Radiation-induced meningiomas (RIMs) are associated with aggressive clinical behavior. Stereotactic radiosurgery (SRS) is sometimes considered for selected RIMs. The authors investigated the effectiveness and safety of SRS for the management of RIMs.

METHODS

From 12 institutions participating in the International Radiosurgery Research Foundation, the authors pooled patients who had prior cranial irradiation and were subsequently clinically diagnosed with WHO grade I meningiomas that were managed with SRS.

RESULTS

Fifty-two patients underwent 60 SRS procedures for histologically confirmed or radiologically suspected WHO grade I RIMs. The median ages at initial cranial radiation therapy and SRS for RIM were 5.5 years and 39 years, respectively. The most common reasons for cranial radiation therapy were leukemia (21%) and medulloblastoma (17%). There were 39 multiple RIMs (35%), the mean target volume was 8.61 ± 7.80 cm3, and the median prescription dose was 14 Gy. The median imaging follow-up duration was 48 months (range 4–195 months).
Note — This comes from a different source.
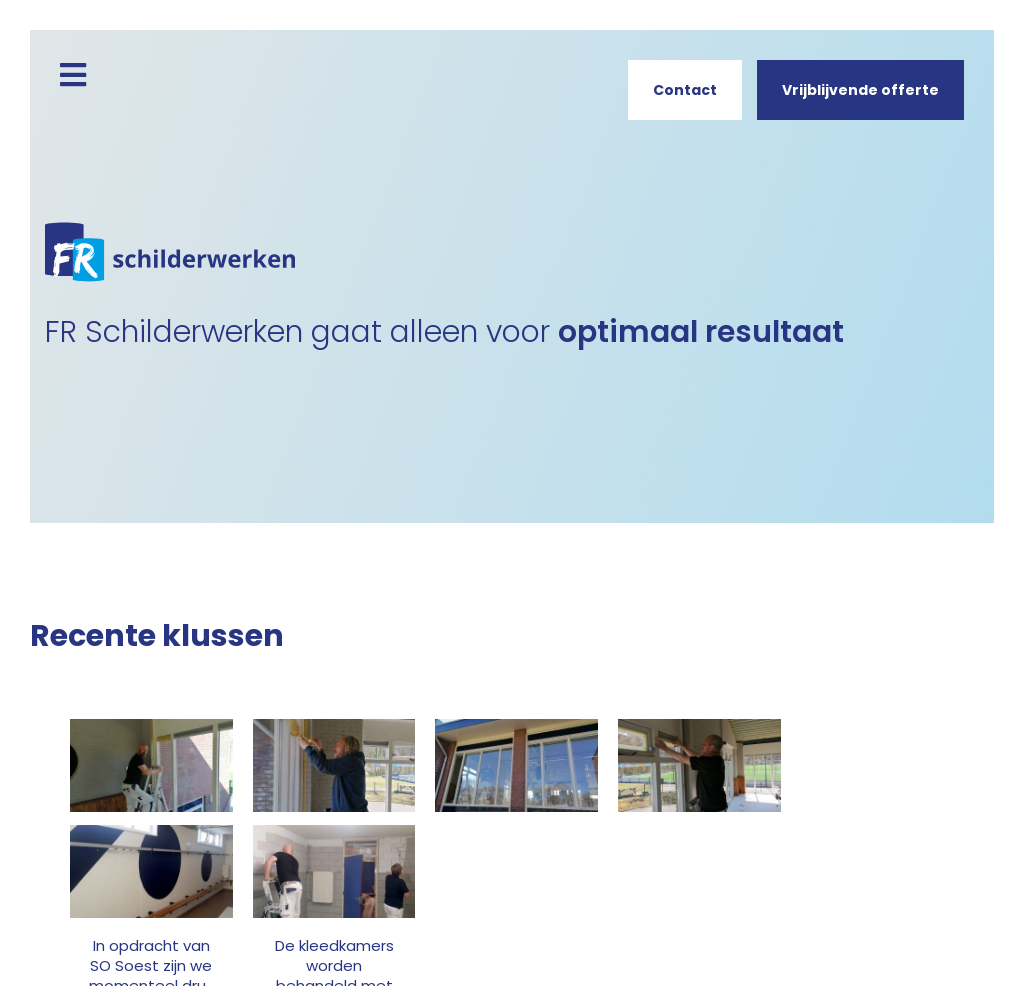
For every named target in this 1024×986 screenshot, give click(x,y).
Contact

RIM progressed in 9 patients (17%) at a median duration of 30 months (range 3–45 months) after SRS. Progression-free survival at 5 years post-SRS was 83%. Treatment volume ≥ 5 cm3 predicted progression (HR 8.226, 95% CI 1.028–65.857, p = 0.047). Seven patients (14%) developed new neurological symptoms or experienced SRS-related complications or T2 signal change from 1 to 72 months after SRS.

CONCLUSIONS

SRS is associated with durable local control of RIMs in the majority of patients and has an acceptable safety profile. SRS can be considered for patients and tumors that are deemed suboptimal, poor surgical candidates, and those whose tumor again progresses after removal.